If he ticks down to 0 he goes to the second form, right? Also, with no initial shield, you get an actual shot at that 10,000! I mean, it's worth a shot, right? :-)
The group where I play Sentinels most frequently has decided on the following house rules for games of Oblivaeon, and so far the games haven't been long:
1. Skip his first form and shield entirely.
As I mentioned before, this actually makes the game harder, as you'll have less turns to complete missions, and are less likely to have incapacitated hero cards in your play area (Oblivaeon's First Form '+H damage to all attacks' usually wipes out a few players early on). Counter-intuitively, in games of Oblivaeon, you want to die once in the first few turns, for the incapacitated abilities.
2. Don't add 'inevitable destruction' tokens for zones having more Scions than heroes.
This is to balance the increased difficulty from skipping his first form. Also, with less time to get prepared, defeating his second form is only possible if you ignore at least some of the enemy Scions.
The overall results have been good, not too easy and not too hard. I recommend it, at least as an option. It's the only way I've found to keep games under 2 hours.
It's been right around 4 hours in the four or so group games I've done so far. When I've soloed, it's been a tad longer - probably five on average the three or so times.
I'm still trying to get enough Sentinels Loving friends together so I can actually RUN the darn game... OblivAeon is the one mode I'm afraid to run solo on...
I too was trying to work out ways to make the Oblivaeon event a little more casual and approachable (seeing as my gaming group likes to play Sentinels on a slow business day at one of our local pubs).
The idea about skipping phase 1 and Shield sounds great to shave some time. To make up for the reduced time, each player could start with their choice of incapacitated hero?
My first swing at a custom, faster, easier ruleset was:
Starting Shield is only either "The Ceasless Ruin" or "The Effusion of Pain"
<<i.e., starting Scion is either Nixious or Borr>>
Remove Progeny, Aeon Master, Voidsoul, and Rainek Kel'Voss from the game
<<no difficulty 3 Scions, less Scions>>
Bottom of Scion reserve is shuffled Sanction, Faultless, Empyreon. Shuffle remaining Scions and put them under the Scion reserve card
<<easiest Scions first, then harder>>
At the start of game giving each player 2 Objective Cards, choose one to put on the bottom of the Mission Deck, flip the other Objective Card
<<i.e., everyone starts with a free reward>>
Remove Oblivaeon's "replace a Scion" rules, instead playing the top card of the Aeon Men deck in that Battle Zone.

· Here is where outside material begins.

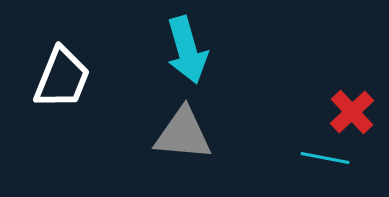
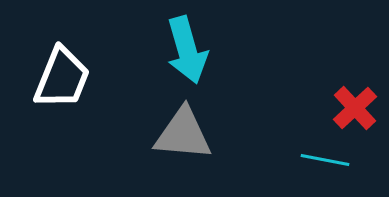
red cross: moved 3 px right, 4 px up
cyan line: moved 2 px down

<<This reduces the threat and complexity but you can't let all those Aeon Men build up in case Oblivaeon blows them up and lands a bunch of Devastation Tokens or other nasty effects.>>
If a Villain One-Shot card puts the bottom card of the Scion Reserve into play, remove that Villain One-Shot card from the game.
<<Between the Scion deck and the Oblivaeon deck, there are 5 One-Shots that put a new Scion into play. If you get rid of Oblivaeon's "replace a Scion" rules, this means you'll see max 7 Scions>>
This was a solo fight with 4 heroes ... we did pretty well. Only lost 1 environment actually. Maybe 9 incapicated heroes total? Perhaps too easy but it was faster! I actually forgot to do the thing where I played extra Aeon Men instead of replacing Scions, so that might have complicated matters more.
Permutations I'd try next are not limiting the starter Shield, either random or The Primary Objective. Not gifting a free Reward. Maybe something where a Battle Zone can't be Scion-free so either move a Scion to hassle there or play a new one if there is only one in play. Still limit the Scion deck to 7 total.
That sounds really easy to me. But I know easy for one player can still be a challenge for another.
Strangely enough, I'd say as long as the players aren't new to the game, Oblivaeon isn't top tier difficulty, like Iron Legacy or Dreamer, but closer to mid-tier, like La Capitan.
The rule variants here are not to make him easier, but a faster and more enjoyable gaming experience.
I'd agree with that assessment of his difficulty level. Which is why I'd hate to see any rules variations make him too easy. That said, I've played him as is about half a dozen times now and I'll probably just stick with that! :-)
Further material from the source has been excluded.